Merry Christmas everyone!

And stay safe.


----------



## VoG (Dec 24, 2011)

Happy Christmas everybody.


----------



## Jon von der Heyden (Dec 24, 2011)

Happy xmas all


----------



## Smitty (Dec 24, 2011)

Ditto!

And a Happy New Year!


----------



## xenou (Dec 24, 2011)

All the best to you and yours.


----------



## jeffreybrown (Dec 24, 2011)

I echo all these thoughts...

Happy holidays and blessing for the New Year...


----------



## dave3009 (Dec 24, 2011)

Merry Christmas all.


----------



## Dryver14 (Dec 24, 2011)

Must join in this one and wish all a happy Christmas.

May next year be another year where there is no limit to stupid questions cos I like it here!

Thanks for everyones help.

Good health and happiness to you all and your families.


----------



## Michael M (Dec 24, 2011)

Same from me....
We're lucky as we're one of the first countries to celebrate....so we just had our Xmas lunch, 34 deg outside and we sat down to a glass or 2 of fine champagne, some West Australian rock lobsters, Nth Queensland Banana prawns and a huge plate of Oysters Kilpatrick !!!
Yep, it's good being older and all the kids have left home and built their own lives.

Merry and safe to All.

And a big thanks to ALL posters that have helped throughout the year....and 'specially the Mods....people don't realise what they have to do, to keep us ALL happy !!

Cheers All


----------



## Cindy Ellis (Dec 24, 2011)

To repeat the theme...Merry Christmas to all!

Here on the West Coast of the US we're among the last to celebrate; it's still Christmas Eve (not quite 9 PM) here in California.  Looking forward to a day with 4 generations all together, lots of food and fun, and to top it off, temperature in the low to mid 70's (F) and clear skies!


----------



## sykes (Dec 25, 2011)

Yes - Merry Christmas everyone, from England (about half way between Michael and Cindy). 

As opposed to last year's minus 16 Centigrade, it's a balmy plus 11, at 07:30 on Christmas morning here!!

Glass of Veuve Clicquot by the log fire to open the presents, chestnut soup and fresh, warm home-made bread for lunch.

Turkey later, with home-grown parsnips, carrots, and potatoes.

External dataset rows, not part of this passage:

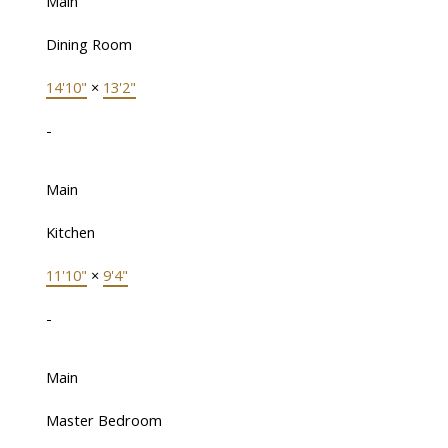
Main
Dining Room
14'10"
×
13'2"
-
Main
Kitchen
11'10"
×
9'4"
-
Main
Master Bedroom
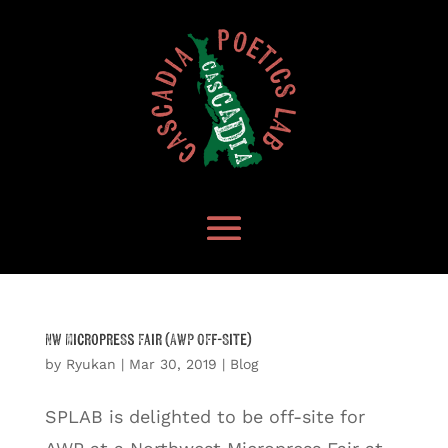
NW Micropress Fair (AWP Off-Site)
by
Ryukan
|
Mar 30, 2019
|
Blog
SPLAB is delighted to be off-site for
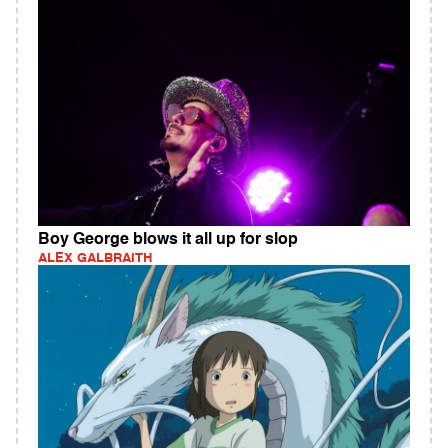
Boy George blows it all up for slop
ALEX GALBRAITH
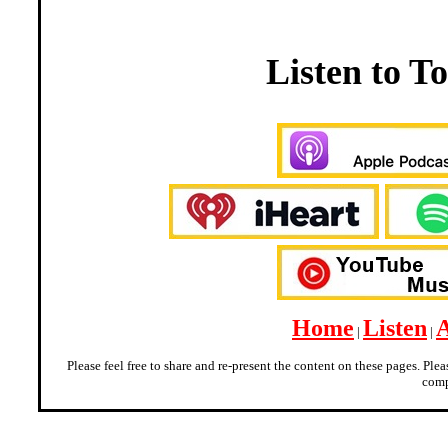
Listen to 
Home
Listen
|
|
Please feel free to share and re-present the content on these pages. Ple
comp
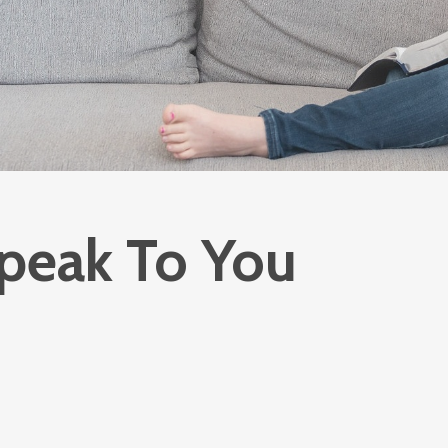
peak To You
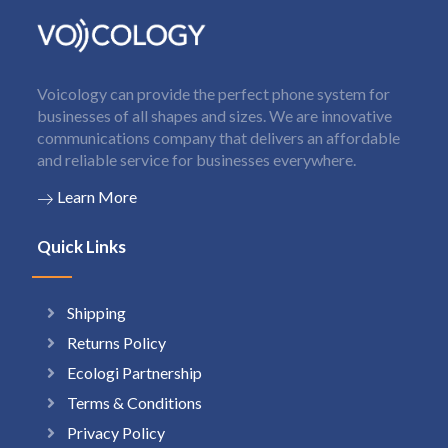
Voicology can provide the perfect phone system for
businesses of all shapes and sizes. We are innovative
communications company that delivers an affordable
and reliable service for businesses everywhere.
Learn More
Quick Links
Shipping
Returns Policy
Ecologi Partnership
Terms & Conditions
Privacy Policy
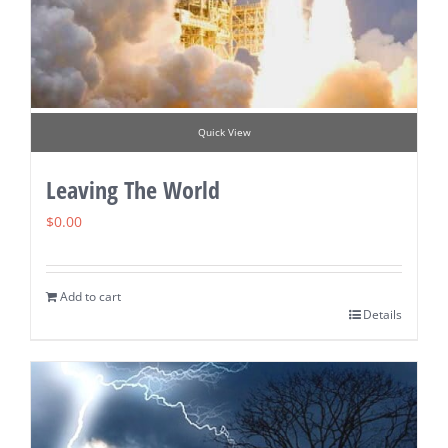
Quick View
Leaving The World
$
0.00
Add to cart
Details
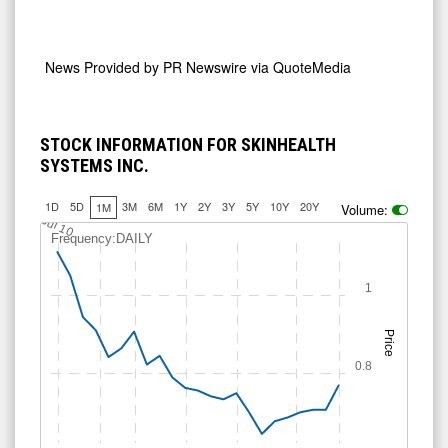
News Provided by
PR Newswire via QuoteMedia
STOCK INFORMATION FOR SKINHEALTH
SYSTEMS INC.
1D
5D
3M
6M
1Y
2Y
3Y
5Y
10Y
20Y
1M
Volume:
Jul 10
Frequency:DAILY
1
Price
0.8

Mmmmm!


Best regards to all Excellers. Hope you have a great Christmas & New Year, and all the very best for 2012.


----------



## joezeppy (Dec 25, 2011)

*Merry Christmas & Happy New Year*

Hi All,

I don't get in here often but when I do, I'm usually helped out of a crunch situation.

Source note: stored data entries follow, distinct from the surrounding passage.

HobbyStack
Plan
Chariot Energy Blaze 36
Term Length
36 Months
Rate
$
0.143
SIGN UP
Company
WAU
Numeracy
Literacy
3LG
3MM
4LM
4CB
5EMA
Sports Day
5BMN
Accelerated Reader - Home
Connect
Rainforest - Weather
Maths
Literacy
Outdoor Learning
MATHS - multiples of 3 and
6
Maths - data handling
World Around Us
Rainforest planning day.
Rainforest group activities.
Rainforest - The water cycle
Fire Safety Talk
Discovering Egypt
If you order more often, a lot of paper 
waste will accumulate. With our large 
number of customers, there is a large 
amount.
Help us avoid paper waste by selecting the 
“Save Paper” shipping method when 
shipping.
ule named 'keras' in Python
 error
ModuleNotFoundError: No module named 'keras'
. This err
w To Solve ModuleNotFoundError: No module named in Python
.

Thanks much to all of you.

Merry Christmas and I wish you a fantastic 2012!

Joe


----------



## MrVillareal (Dec 25, 2011)

Merry Christmas to all and a Blessed New Year!


----------



## ENEMALI (Dec 25, 2011)

i wish you all a very happy xmas  
even though we sadly celebrated ours in Nigeria with multiple bomb explotions.


----------